¿Cómo debe procederse con el ERTE al finalizar el estado de alarma?

Con la llegada del COVID-19 y el decreto del estado de Alarma, las distintas actividades económicas se han visto afectadas, motivo por el cual la gran mayoría de los trabajadores han tenido que sujetarse al ERTE o simplemente reducir sus jornadas laborales, según corresponda.

De cualquier manera, tanto los trabajadores como sus empleadores, se han visto afectados por la pandemia que nos azota y que sin lugar a dudas tendrá consecuencias fácticas sobre las economías.

Es por ello que ante la situación planteada el Gobierno español dictó entre otras medidas, la posibilidad para acogerse al ERTE por causas de fuerza mayor a aquellos trabajadores que por medidas de seguridad sanitaria, no puedan continuar llevando a cabo sus labores de manera regular por cuanto tampoco su empleador puede ejercer la actividad comercial correspondiente.

Dentro del ordenamiento jurídico vigente se ha contemplado los expedientes de Regulación  Temporal de Empleo por fuerza mayor permitiéndose la suspensión temporal del contrato de trabajo, bien de la totalidad de la jornada laboral o una reducción de la misma que va de un 10% a un 70%, contando para ello con la ayuda del Gobierno.
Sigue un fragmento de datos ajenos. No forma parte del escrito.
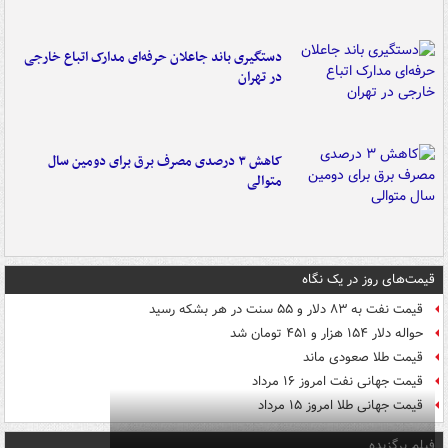
دستگیری باند جاعلان حرفه‌ای مدارک اتباع خارجی
در تهران
کاهش ۳ درصدی مصرف برق برای دومین سال
متوالی
قیمت‌های روز در یک نگاه
قیمت نفت به ۸۳ دلار و ۵۵ سنت در هر بشکه رسید
حواله دلار ۱۵۴ هزار و ۴۵۱ تومان شد
قیمت طلا صعودی ماند
قیمت جهانی نفت امروز ۱۶ مرداد
قیمت جهانی طلا امروز ۱۵ مرداد
فیلم برگزیده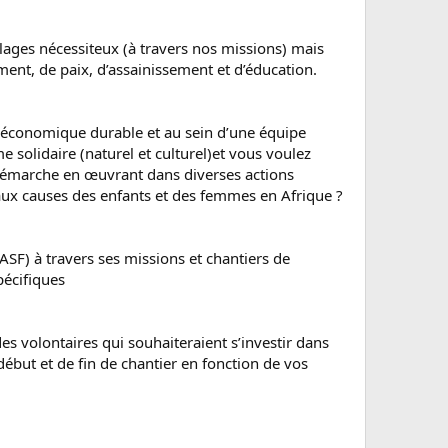
lages nécessiteux (à travers nos missions) mais
nt, de paix, d’assainissement et d’éducation.​
ioéconomique durable et au sein d’une équipe
e solidaire (naturel et culturel)et vous voulez
a démarche en œuvrant dans diverses actions
aux causes des enfants et des femmes en Afrique ?
SF) à travers ses missions et chantiers de
pécifiques
es volontaires qui souhaiteraient s’investir dans
début et de fin de chantier en fonction de vos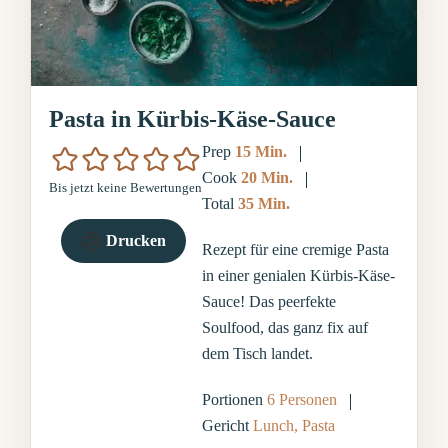
Pasta in Kürbis-Käse-Sauce
Minuten
Prep
15
Min.
Minuten
Cook
20
Min.
Bis jetzt keine Bewertungen
Minuten
Total
35
Min.
Drucken
Rezept für eine cremige Pasta
in einer genialen Kürbis-Käse-
Sauce! Das peerfekte
Soulfood, das ganz fix auf
dem Tisch landet.
Portionen
6
Personen
Gericht
Lunch, Pasta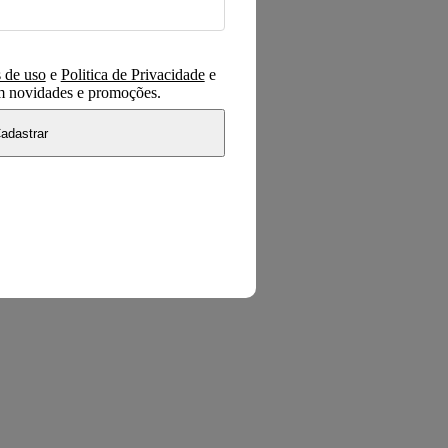
 de uso
e
Politica de Privacidade
e
om novidades e promoções.
adastrar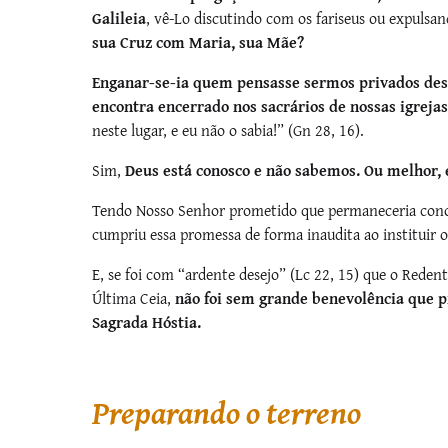
Galileia
, vê-Lo discutindo com os fariseus ou expulsa
sua Cruz com Maria, sua Mãe?
Enganar-se-ia quem pensasse sermos privados dess
encontra encerrado nos sacrários de nossas igrejas
neste lugar, e eu não o sabia!” (Gn 28, 16).
Sim,
Deus está conosco e não sabemos. Ou melhor,
Tendo Nosso Senhor prometido que permaneceria conosc
cumpriu essa promessa de forma inaudita ao instituir 
E, se foi com “ardente desejo” (Lc 22, 15) que o Redent
Última Ceia,
não foi sem grande benevolência que p
Sagrada Hóstia.
Preparando o terreno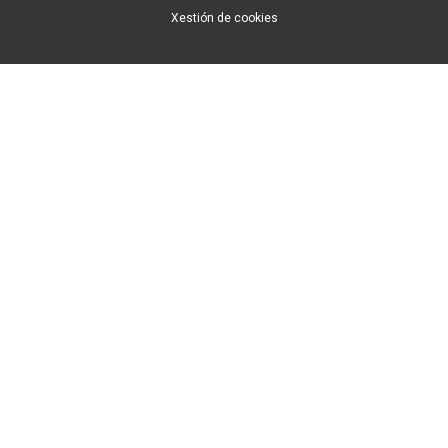
Xestión de cookies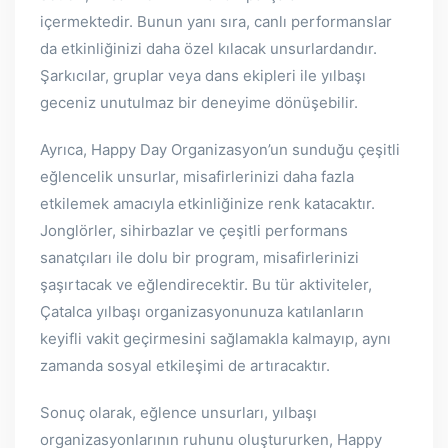
içermektedir. Bunun yanı sıra, canlı performanslar
da etkinliğinizi daha özel kılacak unsurlardandır.
Şarkıcılar, gruplar veya dans ekipleri ile yılbaşı
geceniz unutulmaz bir deneyime dönüşebilir.
Ayrıca, Happy Day Organizasyon’un sunduğu çeşitli
eğlencelik unsurlar, misafirlerinizi daha fazla
etkilemek amacıyla etkinliğinize renk katacaktır.
Jonglörler, sihirbazlar ve çeşitli performans
sanatçıları ile dolu bir program, misafirlerinizi
şaşırtacak ve eğlendirecektir. Bu tür aktiviteler,
Çatalca yılbaşı organizasyonunuza katılanların
keyifli vakit geçirmesini sağlamakla kalmayıp, aynı
zamanda sosyal etkileşimi de artıracaktır.
Sonuç olarak, eğlence unsurları, yılbaşı
organizasyonlarının ruhunu oluştururken, Happy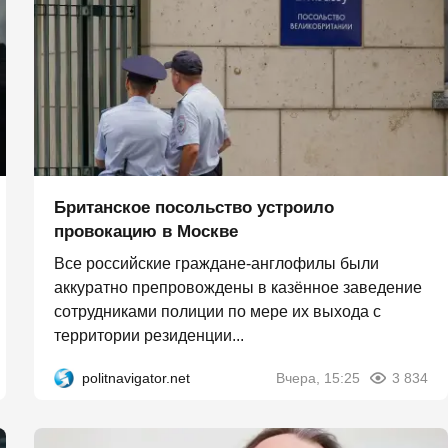
Британское посольство устроило
провокацию в Москве
Все российские граждане-англофилы были
аккуратно препровождены в казённое заведение
сотрудниками полиции по мере их выхода с
территории резиденции...
politnavigator.net
Вчера, 15:25
3 834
Dada las circunstancias, vamos a ponderar y evaluar las medidas decretadas y sus consecuencias luego de que finalice el estado de alarma.

Fases de desescalada y desincorporación progresiva del ERTE.

De acuerdo con los razonamientos que se han venido desarrollando, es necesario ponderar las consecuencias que tendrán aquellas empresas que de manera progresiva decidan incorporar a sus trabajadores desvinculándolos del ERTE dada las fases de la desescalada antes del cese total del estado de Alarma.

Al respecto, algunas ventajas a considerar por parte del empleador que tengan a sus trabajadores con contrato de formación en ERTE durante la desescalada son:

  • Únicamente se procederá al pago del salario quedando exonerado de cancelar lo correspondiente por Seguro Social. Aquellas empresas que no puedan reiniciar sus actividades de forma inmediata continuarán siendo exoneradas en su totalidad del pago de las cuotas sociales siempre que el número de sus trabajadores sea menor a 50 y hasta un 75% si la nómina es mayor.
  • Al ser más reducida la jornada laboral, se ajusta con facilidad a los servicios y horarios establecidos en las fases de la desescalada. Las empresas que reinicien la actividad bajo esta modalidad, podrán descontarse el 85% de las cuotas de mayo y el 70% de las de junio si tienen menos de 50 trabajadores, y el 60% de las de mayo y 45% de las de junio si tienen más empleados.
  • Las empresas que reanuden la actividad, pero mantengan a trabajadores en suspenso, podrán descontarse el 60% de las cuotas de mayo y el 45% de las de junio si tienen más empleados.
  • El salario a pagar será solo por el tiempo efectivo trabajado.
  • Puede significar un ahorro de hasta el 40% del presupuesto de gastos laborales.
  • Los trabajadores continuarán percibiendo la prestación por desempleo sin período de carencia ni consumir paro hasta el 30 de junio, salvo en el caso de fijos-discontinuos que lo percibirán hasta el 31 de diciembre.

Fin del plazo para el ERTE a causa del COVID-19.

Dada las condiciones que anteceden, una vez finalice el estado de alarma se podrá mantener el ERTE por fuerza mayor, en virtud de los acuerdos suscritos con los sindicatos y patronal; no obstante, podrán mantenerse hasta el 30 de junio del  año en curso por cuanto así lo ha establecido el Gobierno mediante el decreto.

Sin embargo, el Gobierno pudiera ampliar el plazo si llegare a acordar una prórroga del mismo, si  considera que persisten los riesgos sanitarios para mantener las restricciones de las actividades.

Una vez que se finalice el plazo, los trabajadores podrán incorporarse a sus actividades laborales y el empleador deberá mantener en el empleo de los mismos por un período mínimo de 6 meses, salvo las consideraciones a las que haya lugar por la estacionalidad de la actividad comercial que desempeñen. Si ocurriere un incumplimiento, se tendrá que devolver las cotizaciones que fueran exoneradas con sus correspondientes intereses.

Por supuesto que la situación posterior a la pandemia resulta totalmente incierta, y sin lugar a dudas se necesitará el esfuerzo de todos para evitar cualquier conflicto laboral invitando a las negociaciones que permitan mantener las actividades económicas y el mayor número de puestos de trabajos que sea posible.